Art. 1.690 – Compete aos pais, e na falta de um deles ao outro, com exclusividade, representar os filhos menores de dezesseis anos, bem como assisti-los até completarem a maioridade ou serem emancipados.
Parágrafo único – Os pais devem decidir em comum as questões relativas aos filhos e a seus bens; havendo divergência, poderá qualquer deles recorrer ao juiz para a solução necessária.
Lei 10.406/2002 – Acesso em 02/03/2026
O Art. 1.690 do Código Civil de 2002 estabelece a regra fundamental sobre a representação e assistência dos filhos menores, delineando a extensão do poder familiar.
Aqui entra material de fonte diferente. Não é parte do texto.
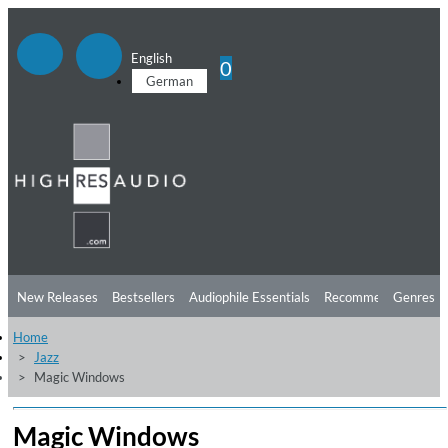
English
0
German
New Releases
Bestsellers
Audiophile Essentials
Recommendations
Genres
Home
Listening Tips
Top Albums
Offers
Preorder
Preview
Jazz
Magic Windows
Free Sampler
Videos
Magic Windows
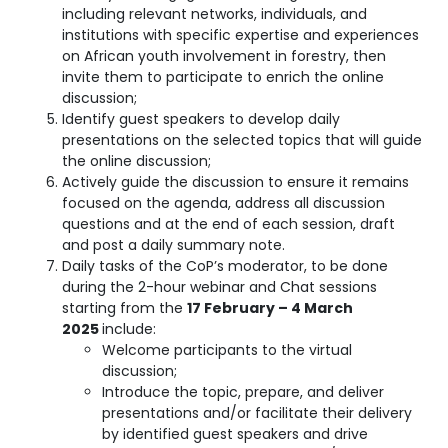
including relevant networks, individuals, and
institutions with specific expertise and experiences
on African youth involvement in forestry, then
invite them to participate to enrich the online
discussion;
Identify guest speakers to develop daily
presentations on the selected topics that will guide
the online discussion;
Actively guide the discussion to ensure it remains
focused on the agenda, address all discussion
questions and at the end of each session, draft
and post a daily summary note.
Daily tasks of the CoP’s moderator, to be done
during the 2-hour webinar and Chat sessions
starting from the
17 February – 4 March
2025
include:
Welcome participants to the virtual
discussion;
Introduce the topic, prepare, and deliver
presentations and/or facilitate their delivery
by identified guest speakers and drive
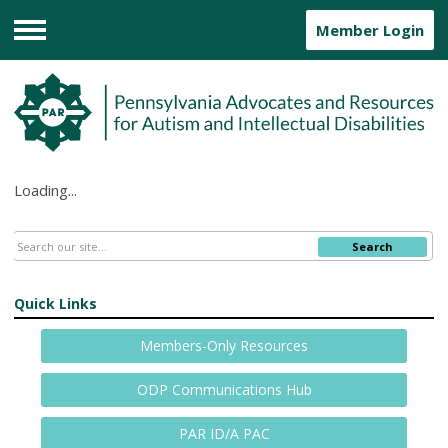
Member Login
Menu
Loading...
Search
Quick Links
Members-Only Resources
ODP Communications Hub
PAR ID/A PAC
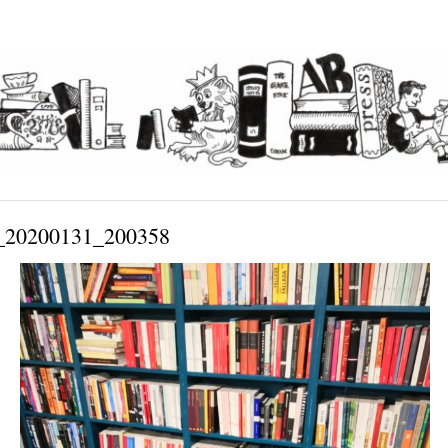
20200131_200358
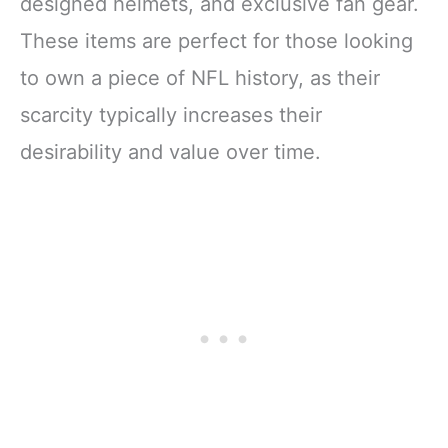
designed helmets, and exclusive fan gear.
These items are perfect for those looking
to own a piece of NFL history, as their
scarcity typically increases their
desirability and value over time.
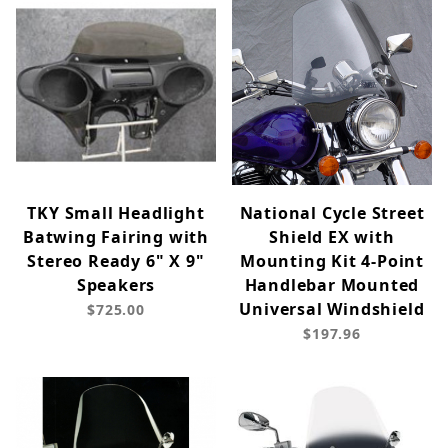
TKY Small Headlight
National Cycle Street
Batwing Fairing with
Shield EX with
Stereo Ready 6" X 9"
Mounting Kit 4-Point
Speakers
Handlebar Mounted
Universal Windshield
$725.00
$197.96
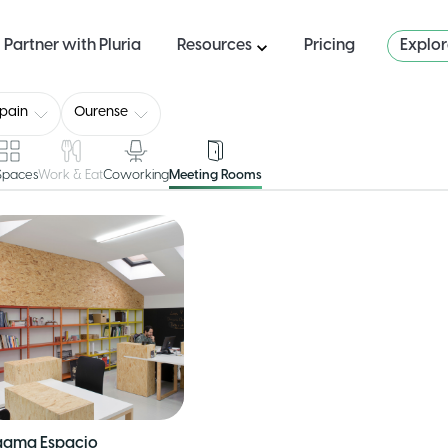
Partner with Pluria
Resources
Pricing
Explo
pain
Ourense
 Spaces
Work & Eat
Coworking
Meeting Rooms
gma Espacio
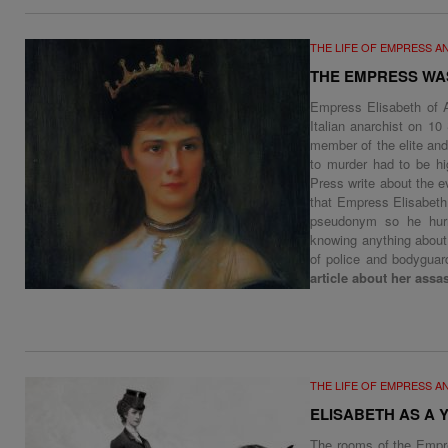
THE LIFE OF EMPRESS A
THE EMPRESS WA
Empress Elisabeth of A
Italian anarchist on 10
member of the elite an
to murder had to be hi
Press write about the e
that Empress Elisabeth
pseudonym so he hurr
knowing anything about 
of police and bodygua
article about her assa
THE LIFE OF EMPRESS A
ELISABETH AS A
The rooms of the Empre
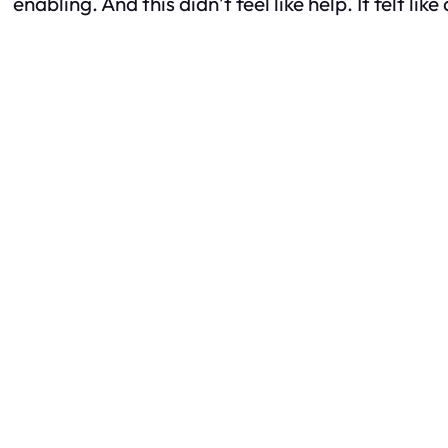
enabling. And this didn’t feel like help. It felt li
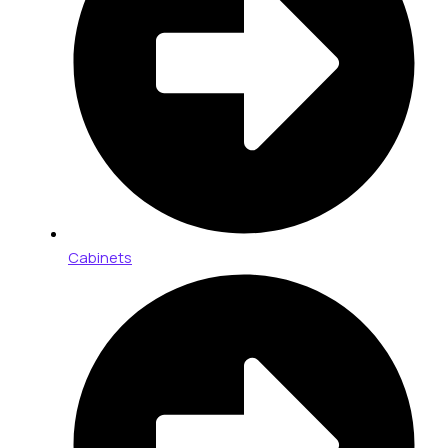
Cabinets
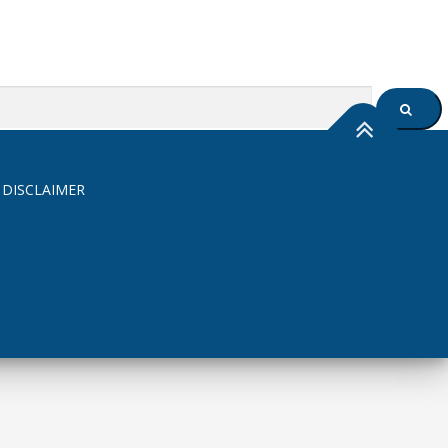
SEARC
 DISCLAIMER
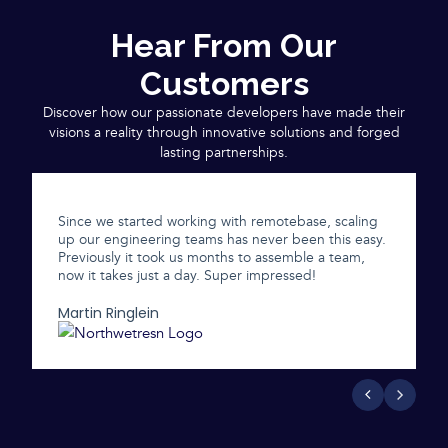
Hear From Our
Customers
Discover how our passionate developers have made their
visions a reality through innovative solutions and forged
lasting partnerships.
Since we started working with remotebase, scaling
up our engineering teams has never been this easy.
Previously it took us months to assemble a team,
now it takes just a day. Super impressed!
Martin Ringlein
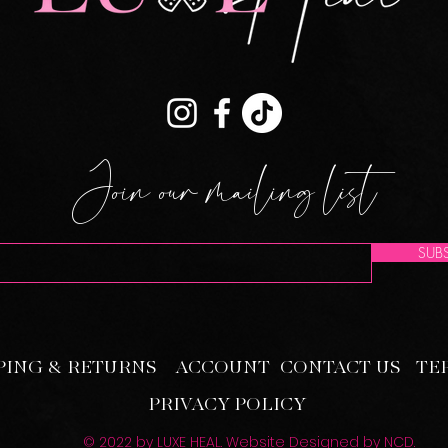
Join our mailing list
SUBS
PING & RETURNS
ACCOUNT
CONTACT US
TE
PRIVACY POLICY
© 2022 by LUXE HEAL. Website Designed by
NCD
.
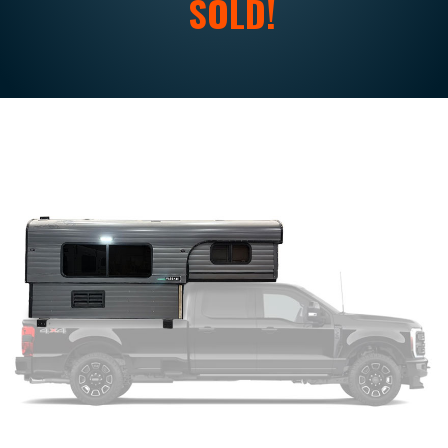
SOLD!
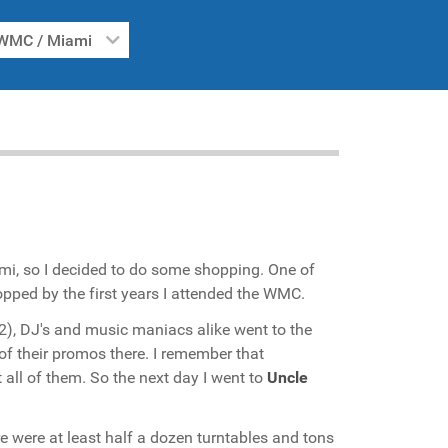
WMC / Miami
mi, so I decided to do some shopping. One of
stopped by the first years I attended the WMC.
02), DJ's and music maniacs alike went to the
 of their promos there. I remember that
all of them. So the next day I went to
Uncle
 were at least half a dozen turntables and tons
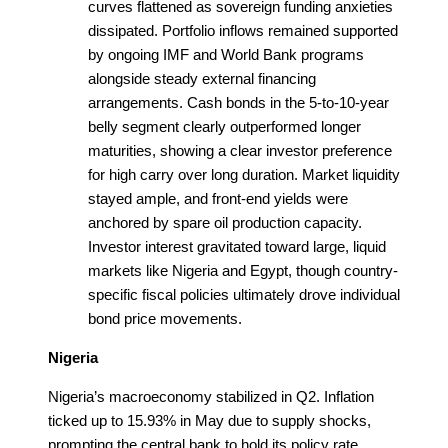
curves flattened as sovereign funding anxieties
dissipated. Portfolio inflows remained supported
by ongoing IMF and World Bank programs
alongside steady external financing
arrangements. Cash bonds in the 5-to-10-year
belly segment clearly outperformed longer
maturities, showing a clear investor preference
for high carry over long duration. Market liquidity
stayed ample, and front-end yields were
anchored by spare oil production capacity.
Investor interest gravitated toward large, liquid
markets like Nigeria and Egypt, though country-
specific fiscal policies ultimately drove individual
bond price movements.
Nigeria
Nigeria’s macroeconomy stabilized in Q2. Inflation
ticked up to 15.93% in May due to supply shocks,
prompting the central bank to hold its policy rate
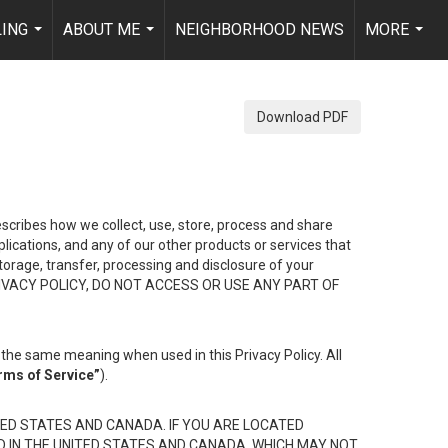
LING
ABOUT ME
NEIGHBORHOOD NEWS
MORE
...
...
...
Download PDF
describes how we collect, use, store, process and share
ications, and any of our other products or services that
 storage, transfer, processing and disclosure of your
HIS PRIVACY POLICY, DO NOT ACCESS OR USE ANY PART OF
the same meaning when used in this Privacy Policy. All
rms of Service”
).
ED STATES AND CANADA. IF YOU ARE LOCATED
D IN THE UNITED STATES AND CANADA, WHICH MAY NOT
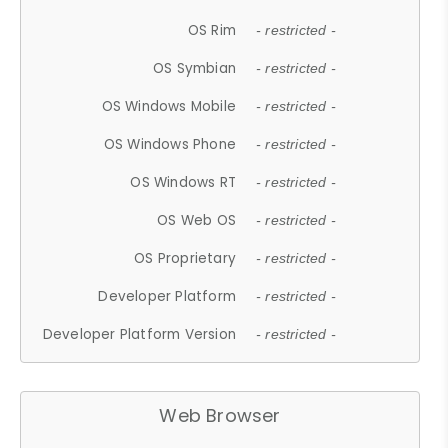
OS Rim
- restricted -
OS Symbian
- restricted -
OS Windows Mobile
- restricted -
OS Windows Phone
- restricted -
OS Windows RT
- restricted -
OS Web OS
- restricted -
OS Proprietary
- restricted -
Developer Platform
- restricted -
Developer Platform Version
- restricted -
Web Browser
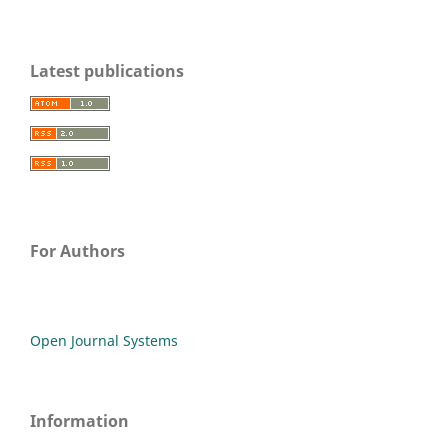
Latest publications
For Authors
Open Journal Systems
Information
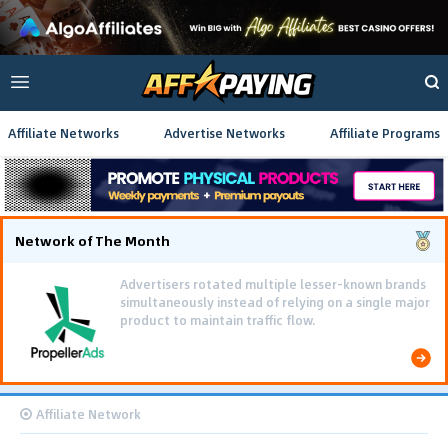
Affiliate Networks
Advertise Networks
Affiliate Programs
Network of The Month
Advertisers rotated multiple lesser-known brands
simultaneously instead of relying on a single major
product to maintain traffic flow.
Affiliate Network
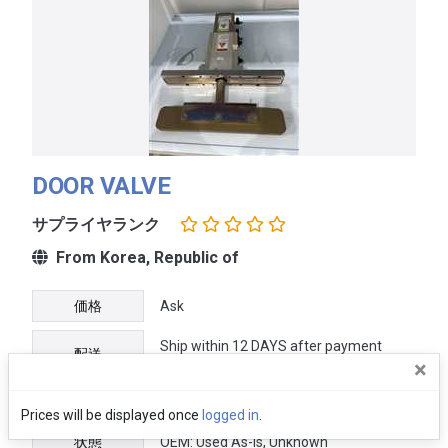
DOOR VALVE
サプライヤランク
From Korea, Republic of
価格
Ask
Ship within 12 DAYS after payment
配送
received
×
保証
No warranty
Prices will be displayed once
logged in
.
状態
OEM: Used As-Is, Unknown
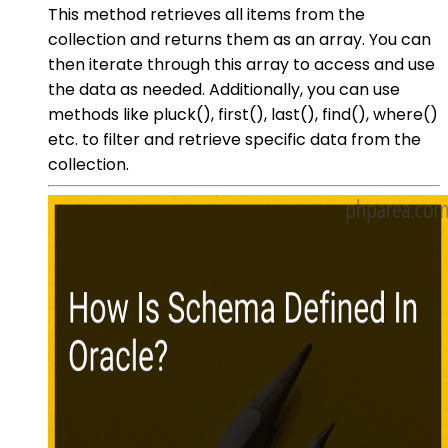
This method retrieves all items from the
collection and returns them as an array. You can
then iterate through this array to access and use
the data as needed. Additionally, you can use
methods like pluck(), first(), last(), find(), where()
etc. to filter and retrieve specific data from the
collection.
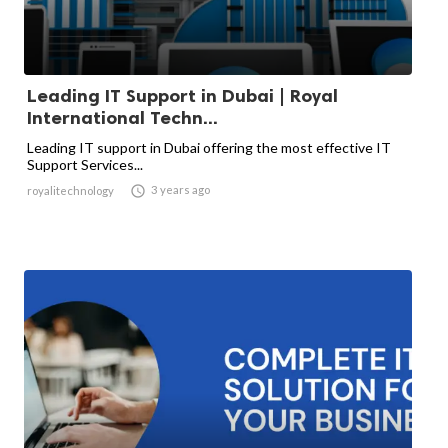
Leading IT Support in Dubai | Royal
International Techn...
Leading IT support in Dubai offering the most effective IT
Support Services...

3 years ago
royalitechnology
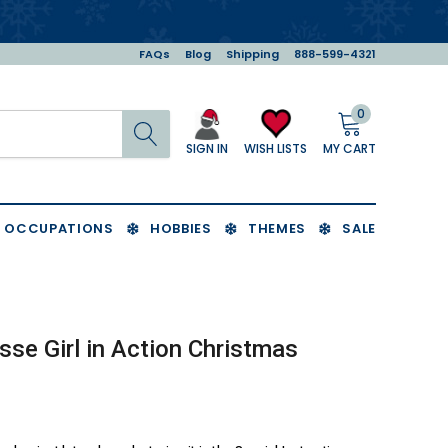
FAQs
Blog
Shipping
888-599-4321
0
Search
MY CART
WISH LISTS
SIGN IN
OCCUPATIONS
HOBBIES
THEMES
SALE
sse Girl in Action Christmas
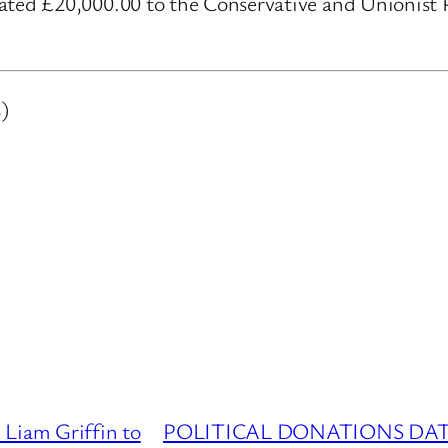
ed £20,000.00 to the Conservative and Unionist Pa
)
am Griffin to
POLITICAL DONATIONS DATAB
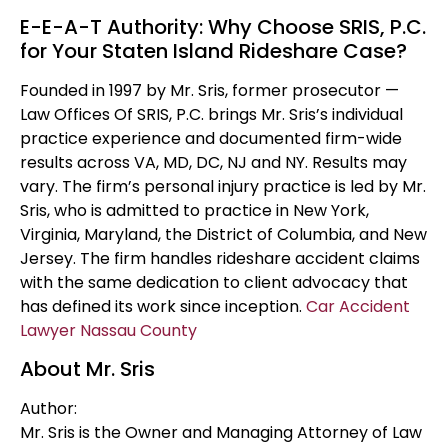
E-E-A-T Authority: Why Choose SRIS, P.C.
for Your Staten Island Rideshare Case?
Founded in 1997 by Mr. Sris, former prosecutor —
Law Offices Of SRIS, P.C. brings Mr. Sris’s individual
practice experience and documented firm-wide
results across VA, MD, DC, NJ and NY. Results may
vary. The firm’s personal injury practice is led by Mr.
Sris, who is admitted to practice in New York,
Virginia, Maryland, the District of Columbia, and New
Jersey. The firm handles rideshare accident claims
with the same dedication to client advocacy that
has defined its work since inception.
Car Accident
Lawyer Nassau County
About Mr. Sris
Author:
Mr. Sris is the Owner and Managing Attorney of Law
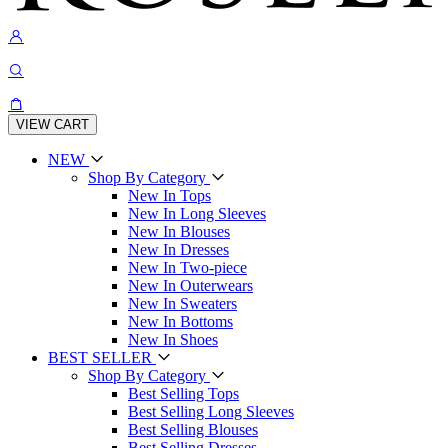
VIEW CART
NEW
Shop By Category
New In Tops
New In Long Sleeves
New In Blouses
New In Dresses
New In Two-piece
New In Outerwears
New In Sweaters
New In Bottoms
New In Shoes
BEST SELLER
Shop By Category
Best Selling Tops
Best Selling Long Sleeves
Best Selling Blouses
Best Selling Dresses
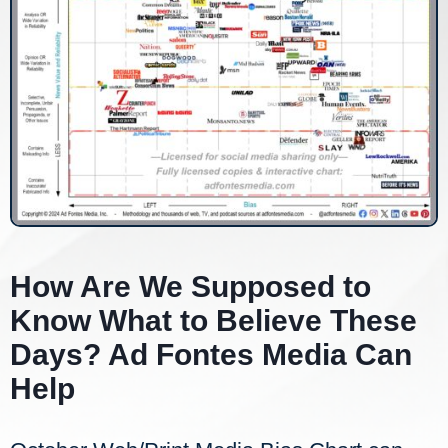
How Are We Supposed to
Know What to Believe These
Days? Ad Fontes Media Can
Help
Este dispositivo legal atribui aos pais, ou na ausência de um, ao outro, a prerrogativa exclusiva de representar os filhos menores de dezesseis anos e assisti-los até a maioridade ou emancipação. A distinção entre representação e assistência é crucial: a primeira se aplica aos absolutamente incapazes (menores de 16 anos), que não podem praticar atos da vida civil, enquanto a segunda se refere aos relativamente incapazes (entre 16 e 18 anos), que podem praticar atos, desde que assistidos.
A exclusividade da competência parental visa proteger os interesses dos menores, garantindo que suas vontades sejam expressas e seus direitos defendidos por aqueles que detêm o poder familiar. Contudo, essa exclusividade não é absoluta, podendo ser mitigada em situações de conflito de interesses entre pais e filhos, ou em casos de destituição ou suspensão do poder familiar, onde se nomeia um curador especial. A doutrina e a jurisprudência têm debatido a extensão dessa exclusividade, especialmente em questões que envolvem a autonomia progressiva do menor, como em procedimentos médicos ou educacionais.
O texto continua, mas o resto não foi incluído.